Using Molecular Epidemiology to Understand Chemical Threats to Early-life Children’s Health
2:00 pm US Eastern Time
Felix JF, Joubert BR, et al. Cohort Profile: Pregnancy And Childhood Epigenetics (PACE) Consortium. International Journal of Epidemiology. September 13, 2017.
This webinar is the sixth in our series, 20 Pioneers Under 40 in Environmental Public Health.
How our bodies, tissues, and cells respond to the diverse environmental signals that they receive throughout the life course may be critical to understanding the many complex links between environment and health. The growing field of epigenetic epidemiology seeks to understand whether epigenetic signals that relate to the regulation of transcriptional processes—the first steps in gene expression—are measurable and useful in making these links and understanding the determinants of health. Dr. Allan Just, Assistant Professor in the Department of Environmental Medicine and Public Health at the Icahn School of Medicine at Mount Sinai, discussed why DNA methylation may be a useful biomarker to reconstruct complex environmental exposures and link these to subsequent health outcomes. He also discussed the many challenges of measuring, analyzing, and interpreting this new type of big data for environmental studies.
Perfluoroalkyl substances (PFAS) are a class of persistent man-made chemicals that are commonly detected in the environment and human blood. There is increasing concern that early-life exposure to PFAS may adversely affect the developing fetus and child. Dr. Joseph Braun, Assistant Professor in the Department of Epidemiology at the Brown University School of Public Health, presented data on the health effects and sources of PFAS exposure from a prospective cohort study of pregnant women and their children in Cincinnati, Ohio (the HOME Study), including relations of PFAS with adiposity, breastfeeding, and epigenetics. The context of these findings was discussed in light of recent regulatory actions taken by federal and state agencies that are designed to limit human PFAS exposure from drinking water.
Allan Just, PhD, is an environmental epidemiologist and serves as an Assistant Professor in the Department of Environmental Medicine and Public Health at the Icahn School of Medicine at Mount Sinai. His research interests are in children’s environmental health, environmental epigenomics, computational methods for epigenomics, endocrine disrupting compounds, and air pollution and temperature modeling using satellite remote sensing data. He uses large datasets, computational tools, and the methods of molecular epidemiology to investigate links between environmental exposures and children's health.
Prior to joining Mount Sinai in New York City, Dr. Just worked as a research assistant at the Silent Spring Institute and conducted his doctoral research with the Columbia Center for Children's Environmental Health at the Mailman School of Public Health at Columbia University. He also conducted postdoctoral training in environmental epigenetics and geospatial modeling at the Harvard TH Chan School of Public Health with Dr. Andrea Baccarelli. In addition to working on large methylation microarray, microRNA and bisulfite sequencing studies in relation to environmental exposures, he is an active member in the Prenatal And Childhood Epigenetics (PACE) consortium which seeks to advance the field of early life epigenetic epidemiology through collaboration and meta-analysis. He is also a co-instructor in the Epigenetics Bootcamp at Columbia University.
Joseph Braun, PhD, MSPH, is an Assistant Professor in the Department of Epidemiology at the Brown University School of Public Health. He was formerly a school nurse in Milwaukee, WI before receiving his master's and doctoral degrees in Epidemiology from the University of North Carolina at Chapel Hill.
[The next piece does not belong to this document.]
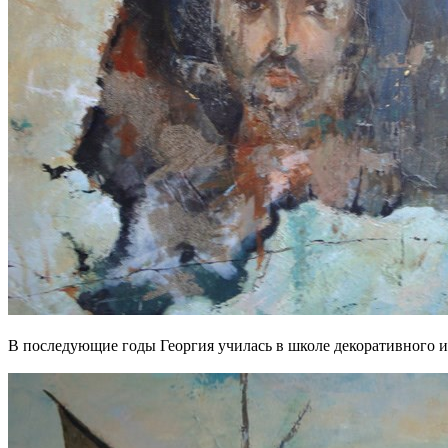
В последующие годы Георгия училась в школе декоративного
Dr. Braun is interested in studying the patterns, determinants, and health consequences of early life environmental chemical exposures in pregnant women, infants, and children. He has a special interest in studying obesity and neurodevelopmental disorders like ADHD and autism. He is also interested in identifying modifiable sources of environmental chemical exposures in pregnant women and children. Dr. Braun works with studies of pregnant women and children from the United States, Canada, and Mexico.
This webinar was moderated by Sarah Howard, MS, Founder and Manager, DiabetesandEnvironment.org. It lasted for 60 minutes and be recorded for our call and webinar archive.